Top of Records for the exercise
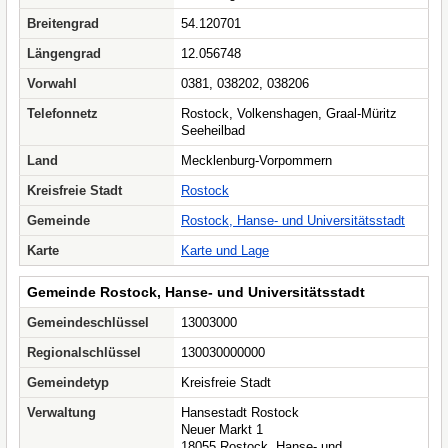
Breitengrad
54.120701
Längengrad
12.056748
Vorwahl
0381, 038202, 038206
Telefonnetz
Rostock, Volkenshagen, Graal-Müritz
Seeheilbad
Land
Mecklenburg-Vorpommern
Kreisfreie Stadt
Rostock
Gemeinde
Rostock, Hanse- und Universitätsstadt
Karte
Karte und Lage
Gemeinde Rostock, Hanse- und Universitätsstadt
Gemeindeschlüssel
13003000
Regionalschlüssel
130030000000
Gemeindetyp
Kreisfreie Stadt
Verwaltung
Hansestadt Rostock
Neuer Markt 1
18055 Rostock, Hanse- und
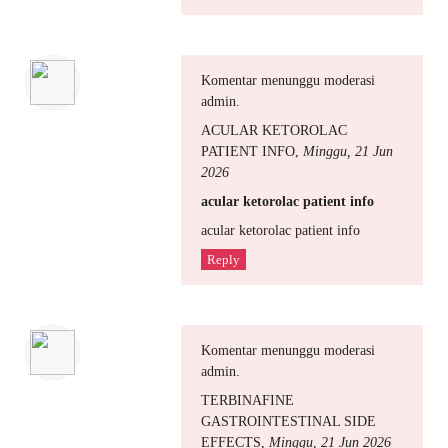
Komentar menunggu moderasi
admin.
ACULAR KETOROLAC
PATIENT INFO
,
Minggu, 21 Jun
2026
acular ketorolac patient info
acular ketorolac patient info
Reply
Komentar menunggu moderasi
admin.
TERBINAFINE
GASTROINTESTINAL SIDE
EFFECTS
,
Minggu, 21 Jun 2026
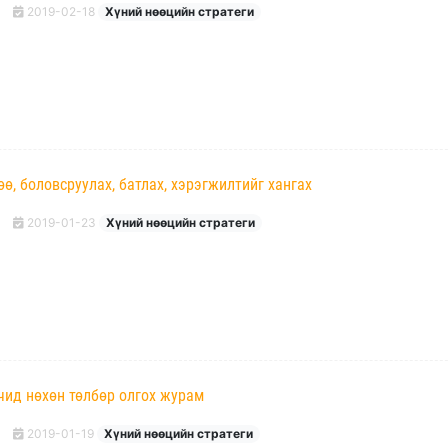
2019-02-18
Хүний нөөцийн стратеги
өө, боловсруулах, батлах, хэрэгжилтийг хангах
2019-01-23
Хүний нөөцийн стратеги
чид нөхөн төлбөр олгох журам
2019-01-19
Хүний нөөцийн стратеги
Bottom of Records for the exercise
Top of Records for the exercise
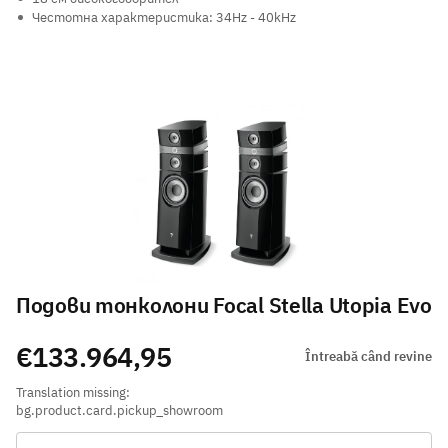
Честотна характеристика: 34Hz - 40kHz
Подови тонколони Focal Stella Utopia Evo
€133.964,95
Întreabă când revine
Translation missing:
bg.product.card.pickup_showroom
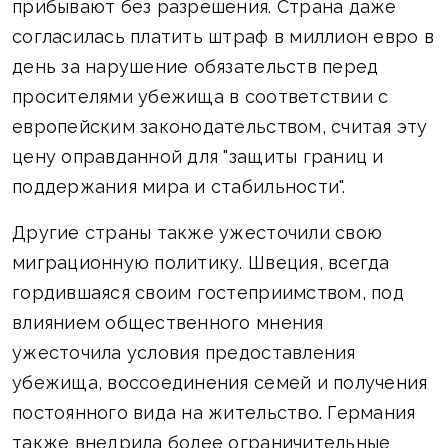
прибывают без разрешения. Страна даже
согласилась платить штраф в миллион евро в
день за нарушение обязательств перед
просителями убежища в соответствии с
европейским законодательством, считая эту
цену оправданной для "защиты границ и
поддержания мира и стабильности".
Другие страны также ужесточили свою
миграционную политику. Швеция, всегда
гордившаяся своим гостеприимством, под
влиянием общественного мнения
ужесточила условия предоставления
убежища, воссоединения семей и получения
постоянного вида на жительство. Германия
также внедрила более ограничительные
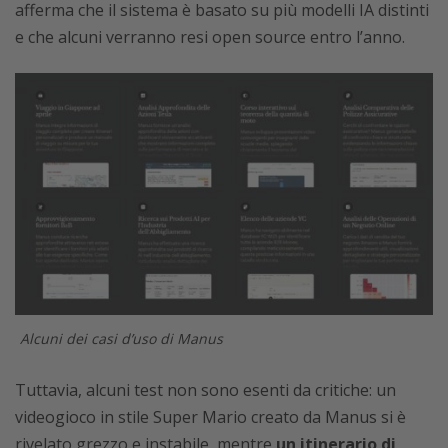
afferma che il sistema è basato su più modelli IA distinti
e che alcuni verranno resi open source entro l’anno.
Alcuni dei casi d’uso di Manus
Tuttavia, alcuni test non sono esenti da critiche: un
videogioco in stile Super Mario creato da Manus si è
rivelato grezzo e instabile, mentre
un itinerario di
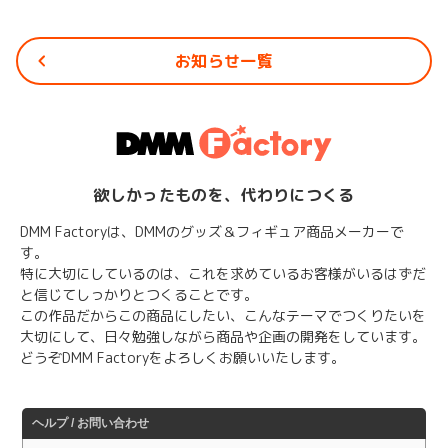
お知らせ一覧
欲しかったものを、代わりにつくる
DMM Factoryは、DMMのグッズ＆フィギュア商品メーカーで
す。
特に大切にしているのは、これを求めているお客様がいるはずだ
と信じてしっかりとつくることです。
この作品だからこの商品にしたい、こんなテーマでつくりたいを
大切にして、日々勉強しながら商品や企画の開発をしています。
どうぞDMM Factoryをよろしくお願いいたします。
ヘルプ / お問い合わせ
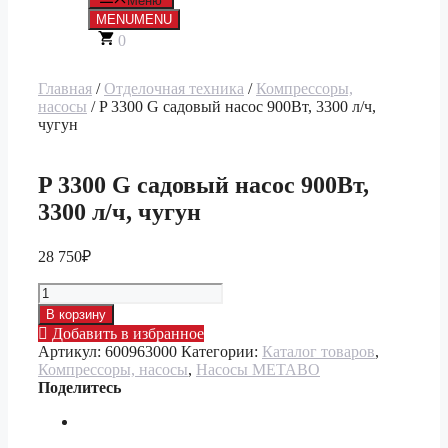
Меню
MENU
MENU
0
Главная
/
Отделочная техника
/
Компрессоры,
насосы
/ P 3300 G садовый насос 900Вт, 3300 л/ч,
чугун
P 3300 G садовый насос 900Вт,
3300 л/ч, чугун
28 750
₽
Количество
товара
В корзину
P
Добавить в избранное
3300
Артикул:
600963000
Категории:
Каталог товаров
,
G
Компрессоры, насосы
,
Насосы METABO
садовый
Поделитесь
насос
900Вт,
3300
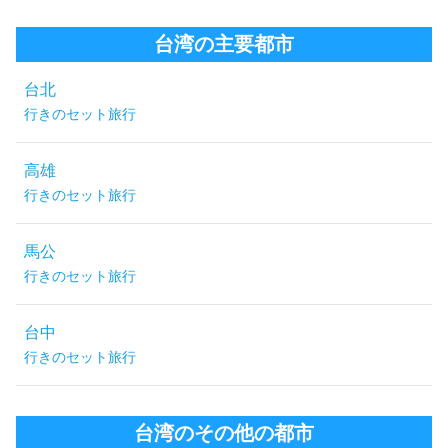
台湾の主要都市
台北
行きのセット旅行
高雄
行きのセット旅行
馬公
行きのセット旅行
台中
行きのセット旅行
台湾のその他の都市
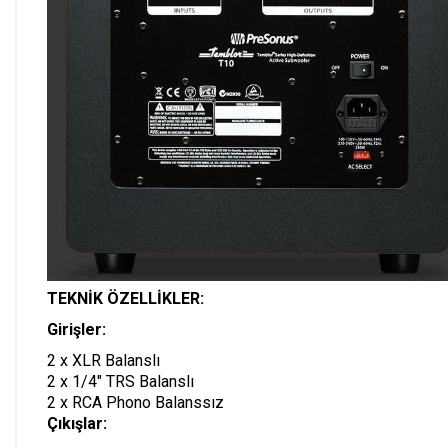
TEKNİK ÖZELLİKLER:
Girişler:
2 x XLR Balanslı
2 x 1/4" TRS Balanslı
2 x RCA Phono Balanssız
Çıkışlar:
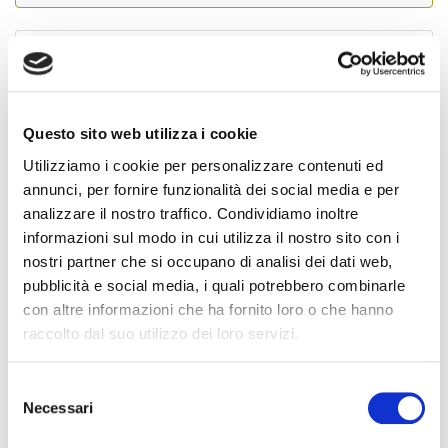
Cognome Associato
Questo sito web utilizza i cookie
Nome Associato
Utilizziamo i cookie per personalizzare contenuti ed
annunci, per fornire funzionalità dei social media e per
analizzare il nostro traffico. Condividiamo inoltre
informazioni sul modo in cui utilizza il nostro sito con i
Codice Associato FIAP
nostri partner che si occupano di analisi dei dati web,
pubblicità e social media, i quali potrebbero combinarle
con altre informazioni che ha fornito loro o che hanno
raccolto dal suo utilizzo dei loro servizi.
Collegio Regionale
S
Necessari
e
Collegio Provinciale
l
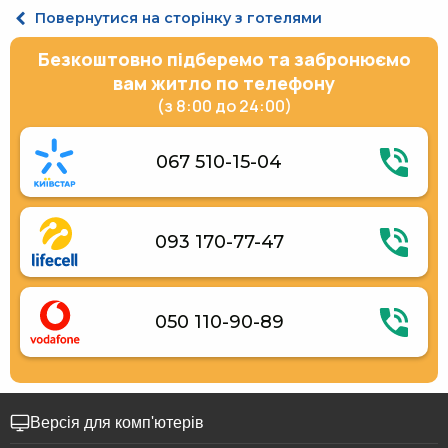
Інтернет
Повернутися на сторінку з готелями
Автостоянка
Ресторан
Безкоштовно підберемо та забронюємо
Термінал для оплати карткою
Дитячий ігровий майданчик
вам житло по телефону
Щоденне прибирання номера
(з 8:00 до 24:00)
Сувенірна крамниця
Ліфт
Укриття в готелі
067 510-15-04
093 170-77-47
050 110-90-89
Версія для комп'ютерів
Bottom of Records for the exercise
Lines wanted from the listing above: the line with "Breitengrad" up to and including the line with "Karte und Lage". Please write them out exactly, adding nothing else.

Breitengrad
54.120701
Längengrad
12.056748
Vorwahl
0381, 038202, 038206
Telefonnetz
Rostock, Volkenshagen, Graal-Müritz
Seeheilbad
Land
Mecklenburg-Vorpommern
Kreisfreie Stadt
Rostock
Gemeinde
Rostock, Hanse- und Universitätsstadt
Karte
Karte und Lage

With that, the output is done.